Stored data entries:
*** Begin section ***

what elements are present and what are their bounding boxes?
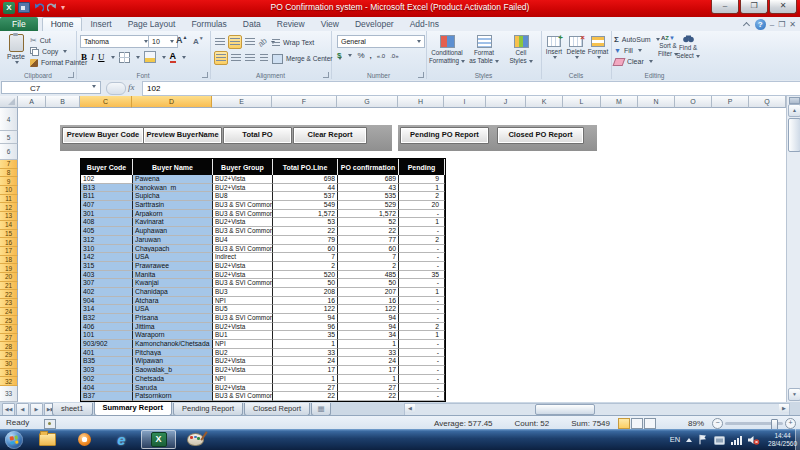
cell[interactable]: 405 [81,227,133,236]
macro-button-preview-buyername[interactable]: Preview BuyerName [143,127,222,144]
cell[interactable]: 1 [338,375,399,384]
cell[interactable]: 904 [81,297,133,306]
paste-button[interactable]: Paste [3,34,29,64]
format-as-table-button[interactable]: Format as Table [466,35,502,64]
cell[interactable]: - [399,297,445,306]
cell[interactable]: 9 [399,175,445,184]
scroll-left-icon[interactable]: ◀ [405,404,415,413]
ribbon-tab-review[interactable]: Review [269,17,313,31]
align-top-icon[interactable] [214,36,226,48]
row-header-11[interactable]: 11 [0,195,18,204]
cell[interactable]: 698 [273,175,338,184]
minimize-ribbon-icon[interactable] [742,20,751,29]
cell[interactable]: 35 [273,331,338,340]
cell[interactable]: - [399,305,445,314]
ribbon-tab-insert[interactable]: Insert [82,17,119,31]
cell[interactable]: BU3 & SVI Common [213,227,273,236]
align-bottom-icon[interactable] [244,36,256,48]
cell[interactable]: 307 [81,279,133,288]
font-color-icon[interactable]: A [170,52,177,63]
cell[interactable]: Wipawan [133,357,213,366]
zoom-out-icon[interactable]: − [712,418,723,429]
cell[interactable]: 27 [338,384,399,393]
row-header-22[interactable]: 22 [0,290,18,299]
action-center-flag-icon[interactable] [698,434,708,445]
taskbar-paint-button[interactable] [178,430,213,449]
show-hidden-icons-icon[interactable] [686,438,692,442]
cell[interactable]: Waraporn [133,331,213,340]
row-header-24[interactable]: 24 [0,308,18,317]
wrap-text-button[interactable]: Wrap Text [272,37,314,48]
cell[interactable]: Prawrawee [133,262,213,271]
ribbon-tab-data[interactable]: Data [235,17,269,31]
row-header-32[interactable]: 32 [0,377,18,386]
minimize-button[interactable]: – [711,0,739,14]
cell[interactable]: 50 [273,279,338,288]
row-header-10[interactable]: 10 [0,186,18,195]
cell[interactable]: 402 [81,288,133,297]
cell[interactable]: 208 [273,288,338,297]
cell[interactable]: 1 [273,375,338,384]
cell[interactable]: 17 [338,366,399,375]
cell[interactable]: - [399,210,445,219]
cell[interactable]: BU2+Vista [213,384,273,393]
ribbon-tab-developer[interactable]: Developer [347,17,402,31]
column-header-L[interactable]: L [563,96,601,108]
cell[interactable]: 44 [273,184,338,193]
page-layout-view-icon[interactable] [631,418,643,429]
cell[interactable]: 77 [338,236,399,245]
column-header-J[interactable]: J [486,96,526,108]
cell[interactable]: BU2 [213,349,273,358]
cell[interactable]: B35 [81,357,133,366]
cell[interactable]: Supicha [133,192,213,201]
cell[interactable]: 142 [81,253,133,262]
cell[interactable]: 7 [338,253,399,262]
cell[interactable]: BU1 [213,331,273,340]
cell[interactable]: - [399,392,445,401]
cell-styles-button[interactable]: Cell Styles [504,35,538,64]
name-box[interactable]: C7 [1,81,101,94]
zoom-track[interactable] [725,422,783,425]
cell[interactable]: 24 [338,357,399,366]
cell[interactable]: NPI [213,340,273,349]
cell[interactable]: Pitchaya [133,349,213,358]
cell[interactable]: BU2+Vista [213,357,273,366]
cell[interactable]: 20 [399,201,445,210]
cell[interactable]: 1 [399,288,445,297]
column-header-I[interactable]: I [444,96,486,108]
row-header-9[interactable]: 9 [0,177,18,186]
row-header-29[interactable]: 29 [0,351,18,360]
ribbon-tab-view[interactable]: View [313,17,347,31]
cell[interactable]: 1 [399,184,445,193]
cell[interactable]: 2 [273,262,338,271]
cell[interactable]: BU4 [213,236,273,245]
cell[interactable]: Indirect [213,253,273,262]
cell[interactable]: 312 [81,236,133,245]
macro-button-total-po[interactable]: Total PO [223,127,292,144]
row-header-30[interactable]: 30 [0,360,18,369]
cell[interactable]: 52 [338,218,399,227]
cell[interactable]: 17 [273,366,338,375]
taskbar-explorer-button[interactable] [30,430,65,449]
cell[interactable]: 529 [338,201,399,210]
cell[interactable]: 902 [81,375,133,384]
cell[interactable]: 94 [338,314,399,323]
column-header-H[interactable]: H [398,96,444,108]
cell[interactable]: 60 [273,245,338,254]
zoom-slider[interactable]: − + [712,418,796,429]
vertical-scrollbar[interactable]: ▲ ▼ [786,96,800,402]
cell[interactable]: NPI [213,375,273,384]
cell[interactable]: 689 [338,175,399,184]
cell[interactable]: Chanidapa [133,288,213,297]
column-header-E[interactable]: E [212,96,272,108]
macro-button-pending-po-report[interactable]: Pending PO Report [400,127,489,144]
cell[interactable]: BU2+Vista [213,262,273,271]
cell[interactable]: - [399,366,445,375]
cell[interactable]: 22 [273,392,338,401]
cell[interactable]: BU3 & SVI Common [213,245,273,254]
cell[interactable]: - [399,357,445,366]
cell[interactable]: 7 [273,253,338,262]
cell[interactable]: B11 [81,192,133,201]
clear-button[interactable]: Clear [614,56,653,67]
align-left-icon[interactable] [214,51,228,65]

*** End section ***

§ INSTRUCTIONS TO FOLLOW
Where a record above holds a picture, drop the picture and print the rest exactly.

§ EXERCISE OUTPUT
what elements are present and what are their bounding boxes?
cell[interactable]: 405 [81,227,133,236]
macro-button-preview-buyername[interactable]: Preview BuyerName [143,127,222,144]
cell[interactable]: 1 [338,375,399,384]
cell[interactable]: 904 [81,297,133,306]
paste-button[interactable]: Paste [3,34,29,64]
format-as-table-button[interactable]: Format as Table [466,35,502,64]
cell[interactable]: - [399,297,445,306]
cell[interactable]: 9 [399,175,445,184]
scroll-left-icon[interactable]: ◀ [405,404,415,413]
ribbon-tab-review[interactable]: Review [269,17,313,31]
align-top-icon[interactable] [214,36,226,48]
row-header-11[interactable]: 11 [0,195,18,204]
cell[interactable]: 698 [273,175,338,184]
minimize-ribbon-icon[interactable] [742,20,751,29]
cell[interactable]: 35 [273,331,338,340]
cell[interactable]: - [399,305,445,314]
ribbon-tab-insert[interactable]: Insert [82,17,119,31]
cell[interactable]: BU3 & SVI Common [213,227,273,236]
align-bottom-icon[interactable] [244,36,256,48]
cell[interactable]: 307 [81,279,133,288]
font-color-icon[interactable]: A [170,52,177,63]
cell[interactable]: Wipawan [133,357,213,366]
zoom-out-icon[interactable]: − [712,418,723,429]
cell[interactable]: 27 [338,384,399,393]
row-header-22[interactable]: 22 [0,290,18,299]
action-center-flag-icon[interactable] [698,434,708,445]
taskbar-paint-button[interactable] [178,430,213,449]
show-hidden-icons-icon[interactable] [686,438,692,442]
cell[interactable]: Waraporn [133,331,213,340]
row-header-24[interactable]: 24 [0,308,18,317]
wrap-text-button[interactable]: Wrap Text [272,37,314,48]
cell[interactable]: Prawrawee [133,262,213,271]
ribbon-tab-data[interactable]: Data [235,17,269,31]
row-header-32[interactable]: 32 [0,377,18,386]
minimize-button[interactable]: – [711,0,739,14]
cell[interactable]: 50 [273,279,338,288]
row-header-10[interactable]: 10 [0,186,18,195]
cell[interactable]: 402 [81,288,133,297]
cell[interactable]: 208 [273,288,338,297]
cell[interactable]: 1 [273,375,338,384]
cell[interactable]: 17 [338,366,399,375]
cell[interactable]: - [399,210,445,219]
cell[interactable]: BU2+Vista [213,384,273,393]
ribbon-tab-developer[interactable]: Developer [347,17,402,31]
column-header-L[interactable]: L [563,96,601,108]
cell[interactable]: 44 [273,184,338,193]
page-layout-view-icon[interactable] [631,418,643,429]
cell[interactable]: 77 [338,236,399,245]
column-header-J[interactable]: J [486,96,526,108]
cell[interactable]: BU2 [213,349,273,358]
cell[interactable]: B35 [81,357,133,366]
cell[interactable]: Supicha [133,192,213,201]
cell[interactable]: 142 [81,253,133,262]
cell[interactable]: 7 [338,253,399,262]
cell[interactable]: BU1 [213,331,273,340]
cell[interactable]: - [399,392,445,401]
cell-styles-button[interactable]: Cell Styles [504,35,538,64]
name-box[interactable]: C7 [1,81,101,94]
zoom-track[interactable] [725,422,783,425]
cell[interactable]: 24 [338,357,399,366]
cell[interactable]: NPI [213,340,273,349]
cell[interactable]: Pitchaya [133,349,213,358]
cell[interactable]: BU2+Vista [213,357,273,366]
cell[interactable]: 20 [399,201,445,210]
cell[interactable]: 1 [399,288,445,297]
column-header-I[interactable]: I [444,96,486,108]
row-header-9[interactable]: 9 [0,177,18,186]
row-header-29[interactable]: 29 [0,351,18,360]
ribbon-tab-view[interactable]: View [313,17,347,31]
cell[interactable]: 1 [399,184,445,193]
cell[interactable]: 2 [273,262,338,271]
cell[interactable]: BU4 [213,236,273,245]
cell[interactable]: Indirect [213,253,273,262]
cell[interactable]: 312 [81,236,133,245]
macro-button-total-po[interactable]: Total PO [223,127,292,144]
row-header-30[interactable]: 30 [0,360,18,369]
cell[interactable]: 52 [338,218,399,227]
cell[interactable]: 17 [273,366,338,375]
taskbar-explorer-button[interactable] [30,430,65,449]
cell[interactable]: 529 [338,201,399,210]
cell[interactable]: 902 [81,375,133,384]
cell[interactable]: 94 [338,314,399,323]
column-header-H[interactable]: H [398,96,444,108]
cell[interactable]: 60 [273,245,338,254]
zoom-slider[interactable]: − + [712,418,796,429]
vertical-scrollbar[interactable]: ▲ ▼ [786,96,800,402]
cell[interactable]: NPI [213,375,273,384]
cell[interactable]: 689 [338,175,399,184]
cell[interactable]: Chanidapa [133,288,213,297]
column-header-E[interactable]: E [212,96,272,108]
macro-button-pending-po-report[interactable]: Pending PO Report [400,127,489,144]
cell[interactable]: BU2+Vista [213,262,273,271]
cell[interactable]: - [399,366,445,375]
cell[interactable]: 22 [273,392,338,401]
cell[interactable]: BU3 & SVI Common [213,245,273,254]
cell[interactable]: - [399,357,445,366]
cell[interactable]: 7 [273,253,338,262]
cell[interactable]: B11 [81,192,133,201]
clear-button[interactable]: Clear [614,56,653,67]
align-left-icon[interactable] [214,51,228,65]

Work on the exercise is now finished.